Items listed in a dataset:
==*==
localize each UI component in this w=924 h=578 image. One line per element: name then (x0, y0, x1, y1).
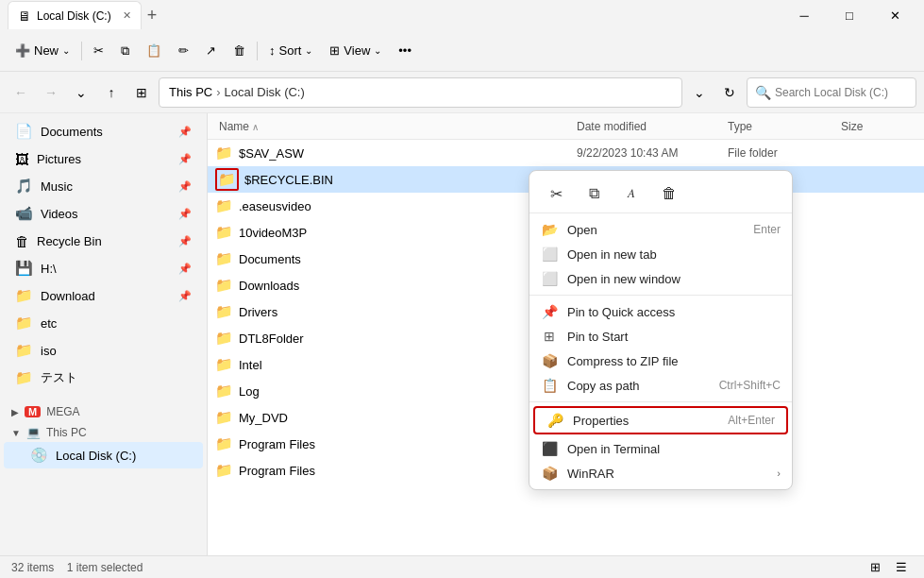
sidebar-label-local-disk: Local Disk (C:) (56, 449, 192, 463)
toolbar-separator-2 (257, 42, 258, 60)
col-header-type[interactable]: Type (728, 120, 841, 133)
new-tab-button[interactable]: + (142, 6, 163, 26)
sidebar-item-documents[interactable]: 📄 Documents 📌 (4, 118, 203, 144)
maximize-button[interactable]: □ (828, 0, 871, 30)
sidebar-item-tests[interactable]: 📁 テスト (4, 365, 203, 391)
address-path[interactable]: This PC › Local Disk (C:) (159, 77, 682, 108)
ctx-copy-button[interactable]: ⧉ (579, 178, 609, 209)
toolbar-separator-1 (81, 42, 82, 60)
folder-icon-sav-asw: 📁 (215, 144, 233, 162)
mega-section[interactable]: ▶ M MEGA (0, 400, 207, 420)
search-input[interactable] (775, 86, 908, 99)
this-pc-section[interactable]: ▼ 💻 This PC (0, 420, 207, 441)
properties-icon: 🔑 (546, 413, 563, 428)
ctx-item-copy-path[interactable]: 📋 Copy as path Ctrl+Shift+C (529, 373, 792, 398)
view-button[interactable]: ⊞ View ⌄ (322, 36, 389, 66)
breadcrumb-this-pc[interactable]: This PC (169, 85, 212, 99)
refresh-button[interactable]: ↻ (716, 79, 743, 106)
ctx-item-open[interactable]: 📂 Open Enter (529, 217, 792, 242)
main-content: 📄 Documents 📌 🖼 Pictures 📌 🎵 Music 📌 📹 V… (0, 113, 924, 555)
ctx-item-properties[interactable]: 🔑 Properties Alt+Enter (533, 406, 788, 434)
local-disk-icon: 💿 (30, 447, 48, 464)
minimize-button[interactable]: ─ (782, 0, 826, 30)
sidebar-item-local-disk[interactable]: 💿 Local Disk (C:) (4, 442, 203, 468)
folder-icon-10videom3p: 📁 (215, 224, 233, 241)
active-tab[interactable]: 🖥 Local Disk (C:) ✕ (8, 1, 142, 29)
ctx-label-pin-start: Pin to Start (567, 330, 628, 344)
delete-icon: 🗑 (233, 43, 245, 58)
item-count: 32 items (11, 561, 54, 574)
forward-button[interactable]: → (38, 79, 64, 106)
rename-button[interactable]: ✏ (171, 36, 196, 66)
view-grid-button[interactable]: ⊞ (864, 558, 886, 577)
sidebar-label-pictures: Pictures (37, 152, 171, 166)
sidebar-item-pictures[interactable]: 🖼 Pictures 📌 (4, 145, 203, 172)
ctx-cut-button[interactable]: ✂ (541, 178, 571, 209)
back-button[interactable]: ← (8, 79, 34, 106)
dropdown-address-button[interactable]: ⌄ (686, 79, 713, 106)
music-icon: 🎵 (15, 178, 33, 195)
file-name-intel: Intel (239, 358, 577, 372)
folder-icon-drivers: 📁 (215, 303, 233, 320)
ctx-item-compress-zip-left: 📦 Compress to ZIP file (541, 353, 679, 368)
delete-button[interactable]: 🗑 (226, 36, 253, 66)
ctx-item-winrar[interactable]: 📦 WinRAR › (529, 461, 792, 485)
ctx-item-open-terminal[interactable]: ⬛ Open in Terminal (529, 436, 792, 461)
paste-button[interactable]: 📋 (139, 36, 169, 66)
file-row-sav-asw[interactable]: 📁 $SAV_ASW 9/22/2023 10:43 AM File folde… (208, 140, 924, 166)
sidebar-item-recycle-bin[interactable]: 🗑 Recycle Bin 📌 (4, 228, 203, 254)
sidebar-item-h-drive[interactable]: 💾 H:\ 📌 (4, 255, 203, 281)
up-button[interactable]: ↑ (98, 79, 125, 106)
dropdown-button[interactable]: ⌄ (68, 79, 94, 106)
sidebar-item-videos[interactable]: 📹 Videos 📌 (4, 200, 203, 227)
close-button[interactable]: ✕ (873, 0, 916, 30)
ctx-label-open-terminal: Open in Terminal (567, 442, 660, 456)
file-name-10videom3p: 10videoM3P (239, 226, 577, 240)
view-list-button[interactable]: ☰ (890, 558, 913, 577)
open-icon: 📂 (541, 222, 558, 237)
ctx-label-winrar: WinRAR (567, 467, 614, 481)
status-left: 32 items 1 item selected (11, 561, 143, 574)
sort-button[interactable]: ↕ Sort ⌄ (261, 36, 320, 66)
title-bar: 🖥 Local Disk (C:) ✕ + ─ □ ✕ (0, 0, 924, 30)
copy-icon: ⧉ (121, 43, 129, 59)
col-header-date[interactable]: Date modified (577, 120, 728, 133)
col-header-name[interactable]: Name ∧ (215, 120, 577, 133)
status-bar: 32 items 1 item selected ⊞ ☰ (0, 555, 924, 578)
documents-icon: 📄 (15, 123, 33, 140)
cut-button[interactable]: ✂ (86, 36, 111, 66)
col-header-size[interactable]: Size (841, 120, 916, 133)
ctx-item-open-new-tab[interactable]: ⬜ Open in new tab (529, 242, 792, 266)
sidebar-item-iso[interactable]: 📁 iso (4, 337, 203, 364)
new-button[interactable]: ➕ New ⌄ (8, 36, 77, 66)
sort-arrow: ∧ (252, 122, 259, 132)
ctx-label-copy-path: Copy as path (567, 379, 640, 393)
pin-icon-h-drive: 📌 (178, 263, 192, 275)
sidebar-item-etc[interactable]: 📁 etc (4, 310, 203, 336)
paste-icon: 📋 (146, 43, 161, 58)
download-icon: 📁 (15, 287, 33, 304)
ctx-rename-button[interactable]: 𝐴 (616, 178, 647, 209)
ctx-item-open-new-window[interactable]: ⬜ Open in new window (529, 266, 792, 291)
breadcrumb-local-disk[interactable]: Local Disk (C:) (225, 85, 305, 99)
sidebar-item-music[interactable]: 🎵 Music 📌 (4, 173, 203, 199)
sidebar-item-download[interactable]: 📁 Download 📌 (4, 282, 203, 309)
ctx-label-open: Open (567, 223, 597, 237)
layout-button[interactable]: ⊞ (128, 79, 155, 106)
sidebar-label-videos: Videos (41, 207, 171, 221)
ctx-shortcut-properties: Alt+Enter (728, 414, 775, 427)
ctx-delete-button[interactable]: 🗑 (654, 178, 684, 209)
pin-icon-videos: 📌 (178, 208, 192, 220)
search-box[interactable]: 🔍 (747, 77, 916, 108)
ctx-item-compress-zip[interactable]: 📦 Compress to ZIP file (529, 348, 792, 373)
tab-close-button[interactable]: ✕ (123, 9, 131, 22)
more-button[interactable]: ••• (391, 36, 419, 66)
view-label: View (344, 43, 370, 58)
h-drive-icon: 💾 (15, 260, 33, 277)
ctx-item-pin-quick-access[interactable]: 📌 Pin to Quick access (529, 299, 792, 324)
share-button[interactable]: ↗ (198, 36, 224, 66)
ctx-item-pin-start[interactable]: ⊞ Pin to Start (529, 324, 792, 348)
title-bar-tabs: 🖥 Local Disk (C:) ✕ + (8, 0, 162, 30)
copy-button[interactable]: ⧉ (113, 36, 137, 66)
this-pc-icon: 💻 (26, 426, 41, 439)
==*==
§ Task item
Select every line of the records holding the string "sort".

§ Answer to this problem
sort-button[interactable]: ↕ Sort ⌄ (261, 36, 320, 66)
sort-arrow: ∧ (252, 122, 259, 132)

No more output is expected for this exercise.